■ Exercise aim ■
Find the string "Nazionale" in the data, then copy every line where it is found.

Records from a collection:

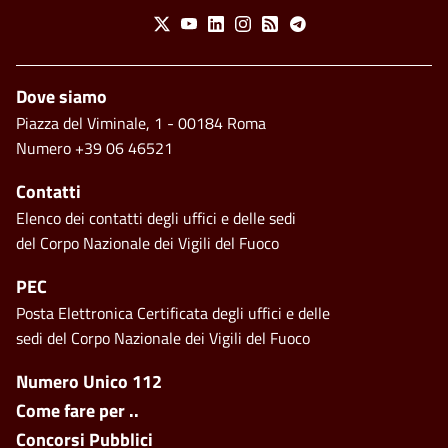
Social Menu
X
Youtube
Linkedin
Instagram
Feed
Telegram
Footer
Dove siamo
Piazza del Viminale, 1 - 00184 Roma
Numero +39 06 46521
Contatti
Elenco dei contatti degli uffici e delle sedi
del Corpo Nazionale dei Vigili del Fuoco
PEC
Posta Elettronica Certificata degli uffici e delle
sedi del Corpo Nazionale dei Vigili del Fuoco
Footer side menu
Numero Unico 112
Come fare per ..
Concorsi Pubblici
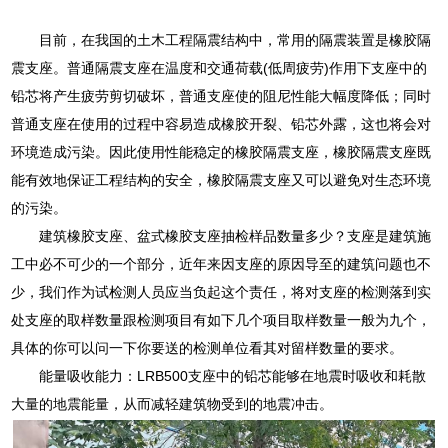
目前，在我国的土木工程隔震结构中，常用的隔震装置是橡胶隔
震支座。普通隔震支座在温度和交通荷载(低周疲劳)作用下支座中的
铅芯将产生疲劳剪切破坏，普通支座使的阻尼性能大幅度降低；同时
普通支座在使用的过程中容易造成橡胶开裂、铅芯外露，这也将会对
环境造成污染。因此使用性能稳定的橡胶隔震支座，橡胶隔震支座既
能有效地保证工程结构的安全，橡胶隔震支座又可以避免对生态环境
的污染。
建筑橡胶支座、盆式橡胶支座抽检样品数量多少？支座是建筑施
工中必不可少的一个部分，近年来因支座的原因导至的建筑问题也不
少，我们作为试检测人员应当负起这个责任，将对支座的检测落到实
处支座的取样数量跟检测项目有如下几个项目取样数量一般为九个，
具体的你可以问一下你要送的检测单位看其对留样数量的要求。
能量吸收能力：LRB500支座中的铅芯能够在地震时吸收和耗散
大量的地震能量，从而减轻建筑物受到的地震冲击。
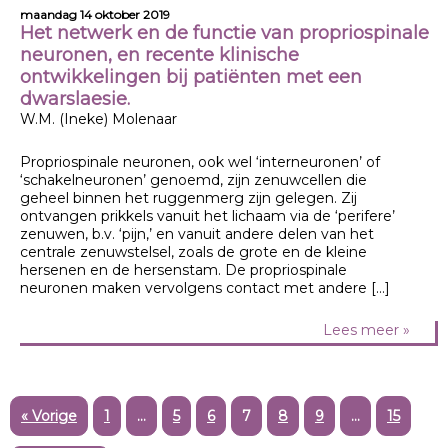
maandag 14 oktober 2019
Het netwerk en de functie van propriospinale
neuronen, en recente klinische
ontwikkelingen bij patiënten met een
dwarslaesie.
W.M. (Ineke) Molenaar
Propriospinale neuronen, ook wel ‘interneuronen’ of
‘schakelneuronen’ genoemd, zijn zenuwcellen die
geheel binnen het ruggenmerg zijn gelegen. Zij
ontvangen prikkels vanuit het lichaam via de ‘perifere’
zenuwen, b.v. ‘pijn,’ en vanuit andere delen van het
centrale zenuwstelsel, zoals de grote en de kleine
hersenen en de hersenstam. De propriospinale
neuronen maken vervolgens contact met andere […]
Lees meer »
« Vorige
1
…
5
6
7
8
9
…
15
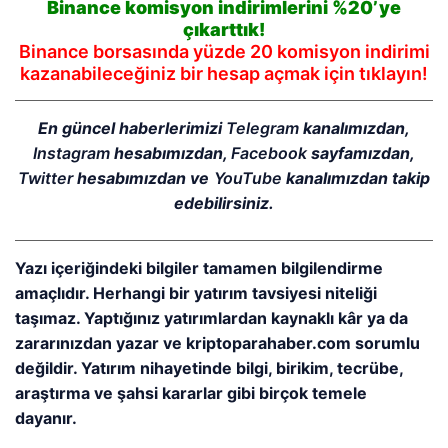
Binance komisyon indirimlerini %20’ye
çıkarttık!
Binance borsasında yüzde 20 komisyon indirimi
kazanabileceğiniz bir hesap açmak için tıklayın!
En güncel haberlerimizi
Telegram
kanalımızdan,
Instagram
hesabımızdan,
Facebook
sayfamızdan,
Twitter
hesabımızdan ve
YouTube
kanalımızdan takip
edebilirsiniz.
Yazı içeriğindeki bilgiler tamamen bilgilendirme
amaçlıdır. Herhangi bir yatırım tavsiyesi niteliği
taşımaz. Yaptığınız yatırımlardan kaynaklı kâr ya da
zararınızdan yazar ve kriptoparahaber.com sorumlu
değildir. Yatırım nihayetinde bilgi, birikim, tecrübe,
araştırma ve şahsi kararlar gibi birçok temele
dayanır.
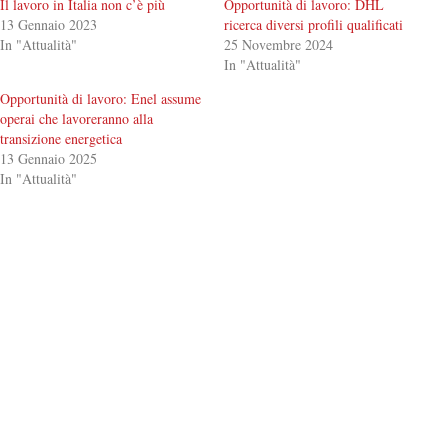
Il lavoro in Italia non c’è più
Opportunità di lavoro: DHL
13 Gennaio 2023
ricerca diversi profili qualificati
In "Attualità"
25 Novembre 2024
In "Attualità"
Opportunità di lavoro: Enel assume
operai che lavoreranno alla
transizione energetica
13 Gennaio 2025
In "Attualità"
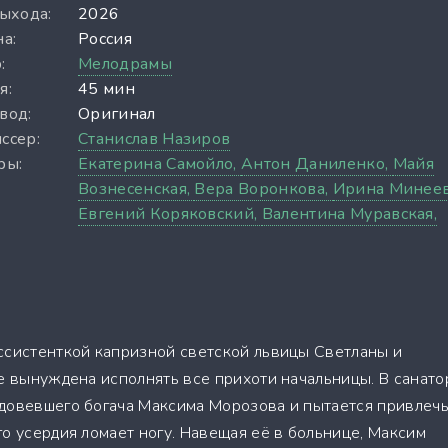
выхода:
2026
а:
Россия
:
Мелодрамы
я:
45 мин
вод:
Оригинал
ссер:
Станислав Назиров
ры:
Екатерина Самойло,
Антон Даниленко,
Майя
Вознесенская,
Вера Воронкова,
Ирина Минеев
Евгений Коряковский,
Валентина Муравская,
ссистенткой капризной светской львицы Светланы и
де вынуждена исполнять все прихоти начальницы. В санато
довевшего богача Максима Морозова и пытается привлечь
о усердия ломает ногу. Навещая её в больнице, Максим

■ Task answer ■
del Corpo Nazionale dei Vigili del Fuoco
sedi del Corpo Nazionale dei Vigili del Fuoco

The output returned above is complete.